Extracted page text data
Content starts
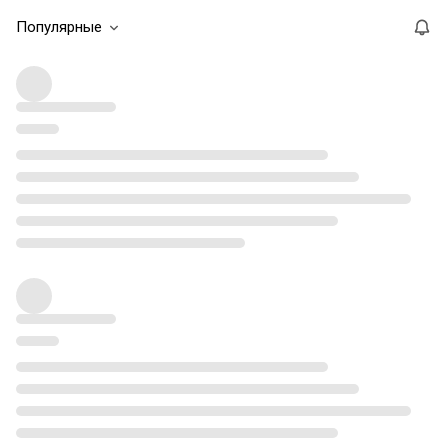
Популярные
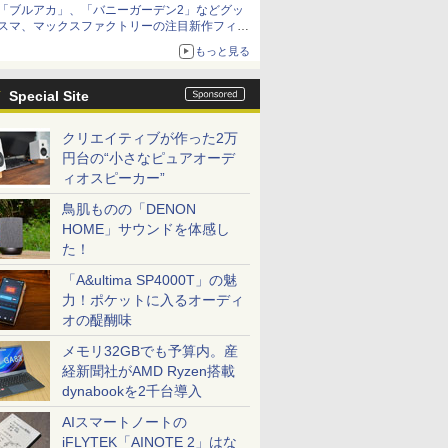
「ブルアカ」、「バニーガーデン2」などグッ
種がラインナップ
スマ、マックスファクトリーの注目新作フィギ
ュアが展示【ホビーメーカー合同展示会】
もっと見る
Special Site
クリエイティブが作った2万
円台の“小さなピュアオーデ
ィオスピーカー”
鳥肌ものの「DENON
HOME」サウンドを体感し
た！
「A&ultima SP4000T」の魅
力！ポケットに入るオーディ
オの醍醐味
メモリ32GBでも予算内。産
経新聞社がAMD Ryzen搭載
dynabookを2千台導入
AIスマートノートの
iFLYTEK「AINOTE 2」はな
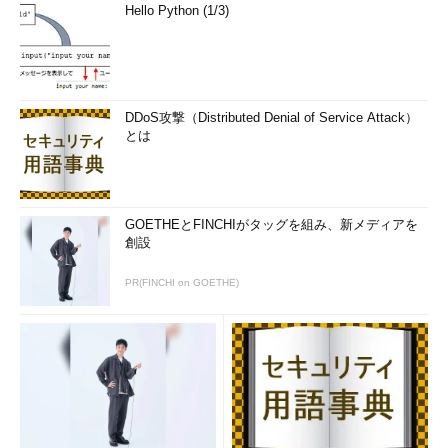
Hello Python (1/3)
DDoS攻撃（Distributed Denial of Service Attack）
とは
GOETHEとFINCHIがタッグを組み、新メディアを
創設
PR(FINCHI on GOETHE)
Content ends
**What you are asked to do**
What is needed is a word-for-word copy of the data, minus its pictures.

**Your solution**
Популярные
「ブルアカ」、「バニーガーデン2」などグッ
種がラインナップ
スマ、マックスファクトリーの注目新作フィギ
ュアが展示【ホビーメーカー合同展示会】
もっと見る
Special Site
クリエイティブが作った2万
円台の“小さなピュアオーデ
ィオスピーカー”
鳥肌ものの「DENON
HOME」サウンドを体感し
た！
「A&ultima SP4000T」の魅
力！ポケットに入るオーディ
オの醍醐味
メモリ32GBでも予算内。産
経新聞社がAMD Ryzen搭載
dynabookを2千台導入
AIスマートノートの
iFLYTEK「AINOTE 2」はな
Hello Python (1/3)
DDoS攻撃（Distributed Denial of Service Attack）
とは
GOETHEとFINCHIがタッグを組み、新メディアを
創設
PR(FINCHI on GOETHE)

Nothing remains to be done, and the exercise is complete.